Start of Dataset content

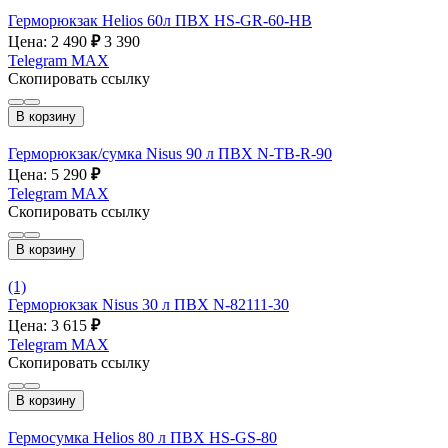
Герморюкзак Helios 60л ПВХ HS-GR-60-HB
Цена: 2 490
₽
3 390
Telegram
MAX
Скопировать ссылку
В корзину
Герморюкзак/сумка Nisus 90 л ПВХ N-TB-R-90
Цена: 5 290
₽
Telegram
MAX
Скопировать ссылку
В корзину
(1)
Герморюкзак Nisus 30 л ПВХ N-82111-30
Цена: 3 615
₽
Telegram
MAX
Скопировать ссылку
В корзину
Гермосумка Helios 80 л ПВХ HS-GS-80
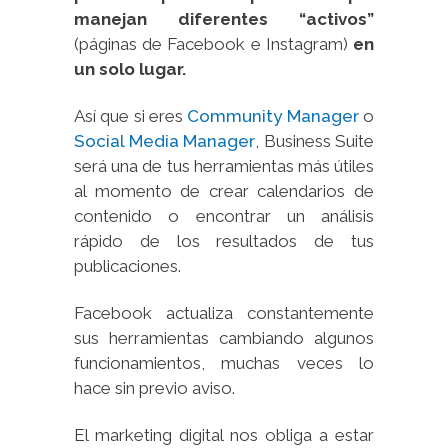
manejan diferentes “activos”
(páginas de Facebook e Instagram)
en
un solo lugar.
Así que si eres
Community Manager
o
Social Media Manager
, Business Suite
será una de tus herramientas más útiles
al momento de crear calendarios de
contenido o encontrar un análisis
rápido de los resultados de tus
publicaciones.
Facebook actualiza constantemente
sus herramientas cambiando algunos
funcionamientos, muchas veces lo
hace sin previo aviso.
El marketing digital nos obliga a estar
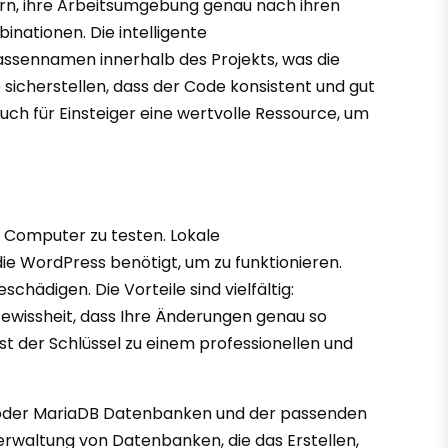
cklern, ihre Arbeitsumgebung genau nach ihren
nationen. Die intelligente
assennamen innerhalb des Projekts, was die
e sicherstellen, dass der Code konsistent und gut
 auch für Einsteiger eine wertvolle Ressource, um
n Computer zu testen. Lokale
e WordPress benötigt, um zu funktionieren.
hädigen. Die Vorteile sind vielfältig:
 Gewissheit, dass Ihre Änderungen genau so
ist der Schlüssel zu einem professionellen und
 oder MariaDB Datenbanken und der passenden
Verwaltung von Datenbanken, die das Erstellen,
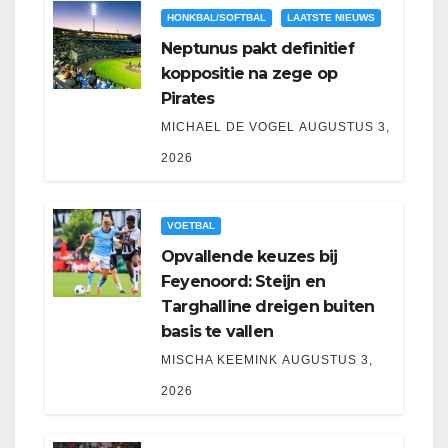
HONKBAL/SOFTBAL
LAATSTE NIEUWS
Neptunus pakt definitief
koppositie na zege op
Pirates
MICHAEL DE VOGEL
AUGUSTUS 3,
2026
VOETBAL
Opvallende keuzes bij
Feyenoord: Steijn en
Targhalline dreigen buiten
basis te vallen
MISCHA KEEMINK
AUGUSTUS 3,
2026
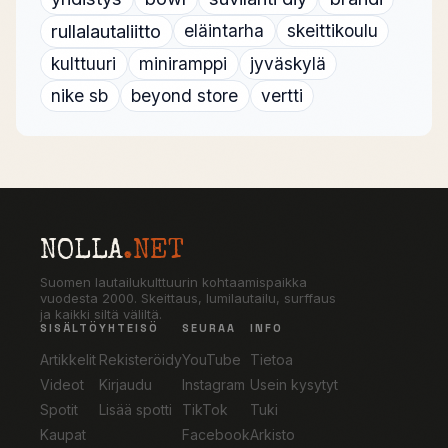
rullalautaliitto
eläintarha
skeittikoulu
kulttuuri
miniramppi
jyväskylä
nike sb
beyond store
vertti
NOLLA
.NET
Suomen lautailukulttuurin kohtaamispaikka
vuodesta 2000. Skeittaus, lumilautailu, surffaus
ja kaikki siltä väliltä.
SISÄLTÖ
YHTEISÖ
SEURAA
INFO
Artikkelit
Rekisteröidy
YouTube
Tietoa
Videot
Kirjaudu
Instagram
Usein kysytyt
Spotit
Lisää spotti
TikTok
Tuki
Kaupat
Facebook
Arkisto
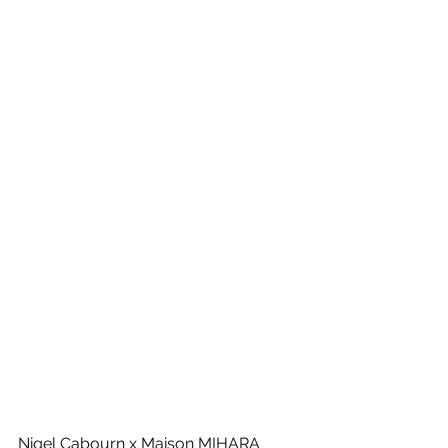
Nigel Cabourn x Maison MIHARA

End of Dataset content

• **Problem details**
Copy every line of the listing where the word "Datenbanken" appears.

• **Written response**
 oder MariaDB Datenbanken und der passenden
Verwaltung von Datenbanken, die das Erstellen,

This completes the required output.